A operação de todas as estações do trensurb foi normalizada na tarde desta terça-feira (14), após quase dois dias de interrupções na linha em razão de um acidente na BR-116, ainda no domingo (12).
A retomada foi comunicada pela empresa às 16h41min, por nota: "Todas as estações estão abertas, a partir de agora, para circulação dos trens, de Porto Alegre a Novo Hamburgo", diz o informativo. Dessa forma, usuários podem realizar viagens em toda a linha sem precisar recorrer à baldeação com ônibus.

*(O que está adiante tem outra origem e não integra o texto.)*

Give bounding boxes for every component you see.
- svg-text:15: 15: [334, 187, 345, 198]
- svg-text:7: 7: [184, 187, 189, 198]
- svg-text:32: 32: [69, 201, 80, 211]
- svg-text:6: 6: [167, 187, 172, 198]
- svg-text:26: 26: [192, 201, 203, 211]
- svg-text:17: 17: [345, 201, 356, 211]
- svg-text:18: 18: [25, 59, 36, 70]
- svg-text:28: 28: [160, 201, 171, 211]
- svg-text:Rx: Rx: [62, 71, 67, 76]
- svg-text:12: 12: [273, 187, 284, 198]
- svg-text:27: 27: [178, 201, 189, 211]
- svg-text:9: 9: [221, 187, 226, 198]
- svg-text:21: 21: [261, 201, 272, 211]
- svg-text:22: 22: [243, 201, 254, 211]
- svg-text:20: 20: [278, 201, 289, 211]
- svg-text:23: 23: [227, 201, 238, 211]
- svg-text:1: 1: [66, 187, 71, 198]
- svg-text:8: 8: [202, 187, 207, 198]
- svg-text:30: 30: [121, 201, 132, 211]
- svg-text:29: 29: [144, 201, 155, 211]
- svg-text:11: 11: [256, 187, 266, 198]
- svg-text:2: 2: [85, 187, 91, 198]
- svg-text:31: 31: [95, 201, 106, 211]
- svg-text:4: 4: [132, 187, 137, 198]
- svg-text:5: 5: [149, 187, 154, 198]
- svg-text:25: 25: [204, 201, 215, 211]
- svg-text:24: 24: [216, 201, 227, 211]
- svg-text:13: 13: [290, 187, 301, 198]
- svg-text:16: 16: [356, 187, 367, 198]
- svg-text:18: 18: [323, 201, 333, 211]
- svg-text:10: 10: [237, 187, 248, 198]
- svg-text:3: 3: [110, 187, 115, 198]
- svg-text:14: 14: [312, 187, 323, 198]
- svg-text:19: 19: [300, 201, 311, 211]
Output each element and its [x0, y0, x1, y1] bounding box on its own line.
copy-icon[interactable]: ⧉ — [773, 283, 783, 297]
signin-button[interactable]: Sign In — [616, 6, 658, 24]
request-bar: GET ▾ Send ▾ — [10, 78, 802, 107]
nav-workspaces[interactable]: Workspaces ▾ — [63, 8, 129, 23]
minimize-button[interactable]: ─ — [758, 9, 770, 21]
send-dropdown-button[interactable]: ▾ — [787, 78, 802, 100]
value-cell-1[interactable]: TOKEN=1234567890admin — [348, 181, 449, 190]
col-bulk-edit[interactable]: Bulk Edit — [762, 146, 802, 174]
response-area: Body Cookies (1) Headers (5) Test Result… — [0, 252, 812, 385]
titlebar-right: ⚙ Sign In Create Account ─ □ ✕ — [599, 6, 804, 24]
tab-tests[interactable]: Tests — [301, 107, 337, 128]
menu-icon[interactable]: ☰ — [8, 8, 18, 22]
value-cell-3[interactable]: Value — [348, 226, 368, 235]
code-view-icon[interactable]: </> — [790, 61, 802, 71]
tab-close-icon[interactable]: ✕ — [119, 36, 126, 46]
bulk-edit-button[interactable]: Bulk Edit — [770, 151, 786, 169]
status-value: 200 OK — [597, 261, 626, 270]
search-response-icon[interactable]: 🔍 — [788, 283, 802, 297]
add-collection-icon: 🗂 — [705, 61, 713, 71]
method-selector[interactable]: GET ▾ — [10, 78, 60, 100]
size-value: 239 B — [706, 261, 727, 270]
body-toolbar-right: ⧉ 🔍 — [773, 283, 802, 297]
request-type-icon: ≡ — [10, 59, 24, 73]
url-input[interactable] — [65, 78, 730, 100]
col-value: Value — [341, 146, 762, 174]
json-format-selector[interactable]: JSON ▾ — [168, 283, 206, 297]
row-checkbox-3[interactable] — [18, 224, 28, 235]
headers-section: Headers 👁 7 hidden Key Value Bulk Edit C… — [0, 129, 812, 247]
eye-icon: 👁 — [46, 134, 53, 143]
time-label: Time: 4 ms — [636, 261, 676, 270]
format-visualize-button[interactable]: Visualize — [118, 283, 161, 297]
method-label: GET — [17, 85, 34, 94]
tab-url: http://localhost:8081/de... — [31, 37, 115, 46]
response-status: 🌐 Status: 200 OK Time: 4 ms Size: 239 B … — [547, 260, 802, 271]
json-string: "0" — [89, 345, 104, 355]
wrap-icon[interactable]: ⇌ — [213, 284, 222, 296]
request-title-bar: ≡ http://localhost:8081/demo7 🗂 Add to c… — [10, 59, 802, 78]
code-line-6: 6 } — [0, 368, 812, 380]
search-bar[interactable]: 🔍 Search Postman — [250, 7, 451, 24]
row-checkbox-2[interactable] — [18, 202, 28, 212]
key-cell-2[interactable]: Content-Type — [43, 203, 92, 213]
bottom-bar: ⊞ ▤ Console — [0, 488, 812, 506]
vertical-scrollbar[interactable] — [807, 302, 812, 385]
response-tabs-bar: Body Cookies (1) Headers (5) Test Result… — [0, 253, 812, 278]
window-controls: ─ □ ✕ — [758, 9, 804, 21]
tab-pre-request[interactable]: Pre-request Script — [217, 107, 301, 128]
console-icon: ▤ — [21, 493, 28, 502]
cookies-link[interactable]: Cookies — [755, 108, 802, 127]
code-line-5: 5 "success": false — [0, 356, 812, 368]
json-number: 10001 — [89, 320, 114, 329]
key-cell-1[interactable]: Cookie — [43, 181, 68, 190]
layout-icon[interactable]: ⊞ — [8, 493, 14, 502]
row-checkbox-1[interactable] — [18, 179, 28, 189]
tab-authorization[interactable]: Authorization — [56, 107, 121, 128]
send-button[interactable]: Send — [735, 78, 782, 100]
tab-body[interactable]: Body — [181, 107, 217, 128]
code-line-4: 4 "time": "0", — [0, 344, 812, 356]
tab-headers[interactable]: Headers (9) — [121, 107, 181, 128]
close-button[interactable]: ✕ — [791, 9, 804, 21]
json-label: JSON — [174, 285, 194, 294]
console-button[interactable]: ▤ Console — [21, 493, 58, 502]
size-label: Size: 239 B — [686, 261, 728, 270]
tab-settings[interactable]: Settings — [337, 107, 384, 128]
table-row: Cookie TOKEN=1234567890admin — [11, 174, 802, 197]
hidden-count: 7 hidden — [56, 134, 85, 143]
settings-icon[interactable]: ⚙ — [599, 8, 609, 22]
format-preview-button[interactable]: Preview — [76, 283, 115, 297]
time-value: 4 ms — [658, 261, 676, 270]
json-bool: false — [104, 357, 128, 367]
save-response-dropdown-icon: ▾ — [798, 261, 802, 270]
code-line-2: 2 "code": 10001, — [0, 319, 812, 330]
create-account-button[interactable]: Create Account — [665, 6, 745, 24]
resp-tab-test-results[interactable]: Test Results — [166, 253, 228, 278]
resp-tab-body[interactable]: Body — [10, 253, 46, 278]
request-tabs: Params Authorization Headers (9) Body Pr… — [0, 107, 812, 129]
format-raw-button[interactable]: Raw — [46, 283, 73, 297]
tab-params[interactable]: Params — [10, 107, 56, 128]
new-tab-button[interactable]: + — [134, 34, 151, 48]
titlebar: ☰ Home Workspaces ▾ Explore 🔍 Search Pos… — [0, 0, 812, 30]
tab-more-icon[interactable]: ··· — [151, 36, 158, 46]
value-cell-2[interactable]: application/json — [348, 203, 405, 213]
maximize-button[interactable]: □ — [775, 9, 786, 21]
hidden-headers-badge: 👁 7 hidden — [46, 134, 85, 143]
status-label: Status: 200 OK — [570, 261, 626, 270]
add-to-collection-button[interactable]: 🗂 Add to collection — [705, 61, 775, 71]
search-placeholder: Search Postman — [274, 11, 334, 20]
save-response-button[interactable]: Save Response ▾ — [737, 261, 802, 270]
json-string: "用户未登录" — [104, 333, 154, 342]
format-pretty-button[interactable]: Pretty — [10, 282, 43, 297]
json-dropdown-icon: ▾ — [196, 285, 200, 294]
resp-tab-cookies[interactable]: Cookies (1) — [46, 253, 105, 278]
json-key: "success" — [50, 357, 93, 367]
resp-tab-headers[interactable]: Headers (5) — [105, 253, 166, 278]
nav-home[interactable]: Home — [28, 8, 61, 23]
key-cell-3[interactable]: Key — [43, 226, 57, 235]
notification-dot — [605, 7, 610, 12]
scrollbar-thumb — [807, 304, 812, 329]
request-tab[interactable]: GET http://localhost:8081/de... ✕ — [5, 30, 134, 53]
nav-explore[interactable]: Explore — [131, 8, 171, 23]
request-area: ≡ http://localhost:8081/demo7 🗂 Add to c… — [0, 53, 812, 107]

A previsão era de que a circulação dos trens fosse retomada às 5h, mas uma fissura foi identificada em uma obra do Departamento Nacional de Infraestrutura de Transportes (Dnit), no viaduto sobre a via férrea. Com risco à operação dos trens no segmento, foi necessário realizar trabalhos de içamento de uma laje. Depois disso, a rede aérea de energia foi liberada, gradualmente, para a tração dos trens.
Conforme o colunista de GZH Jocimar Farina, o local onde o dano estrutural foi visto é praticamente o mesmo onde um caminhão tombou no domingo. O veículo transportava placas de concreto, que acabaram caindo sobre os trilhos do trem, bloqueando o trajeto e danificando a rede área de energia e o sistema de sinalização da Trensurb.
O acidente fez com que inicialmente os trens passassem somente entre as estações Mercado Público, em Porto Alegre, e Mathias Velho, em Canoas. Pelo menos 12 estações ficaram com serviço interrompido até cerca de 11h30min de segunda-feira (13).
O sistema foi parcialmente retomado, com viagens entre Novo Hamburgo e a estação Unisinos, em São Leopoldo, e da estação Mathias Velho, em Canoas, até o Mercado Público, na Capital. O trajeto entre São Leopoldo e Canoas era feito por ônibus, em um sistema de baldeação.
Quinze ônibus foram disponibilizados em uma parceria entre a Trensurb e a Metroplan para a ligação dos dois pontos. O intervalo entre os coletivos era de 10 a 15 minutos — um tempo semelhante ao dos trens em operação regular. Mesmo assim, em horários de pico, filas extensas se formaram, levando parte dos usuários a buscar alternativas, como caronas e carros de aplicativo.
Viagem mais difícil
As principais queixas vinham dos usuários que partiam de Novo Hamburgo, no Vale do Sinos, com destino à Capital. O percurso, que normalmente é feito em uma única viagem de trem, passou a exigir diferentes etapas:
- Embarque no trensurb em Novo Hamburgo, para seguir viagem até a estação Unisinos, em São Leopoldo
- De lá, era necessário desembarcar para pegar o ônibus até o bairro Mathias Velho, em Canoas
- Desse terminal, o usuário precisava pegar novamente o trem em direção a Porto Alegre
Embora a baldeação tenha garantido o deslocamento, o procedimento aumentou o tempo de trajeto, provocando atrasos na rotina de trabalhadores e estudantes. Alguns relataram que a viagem ficou quase meia hora mais demorada.
O acidente

O tombamento aconteceu ainda na noite de domingo (12). De acordo com a Polícia Rodoviária Federal (PRF), uma carreta que transportava placas de concreto tombou e parte da carga caiu sobre os trilhos do trensurb.
Não houve feridos. No entanto, conforme a Trensurb, as placas danificaram a rede aérea de energia e o sistema de sinalização da empresa.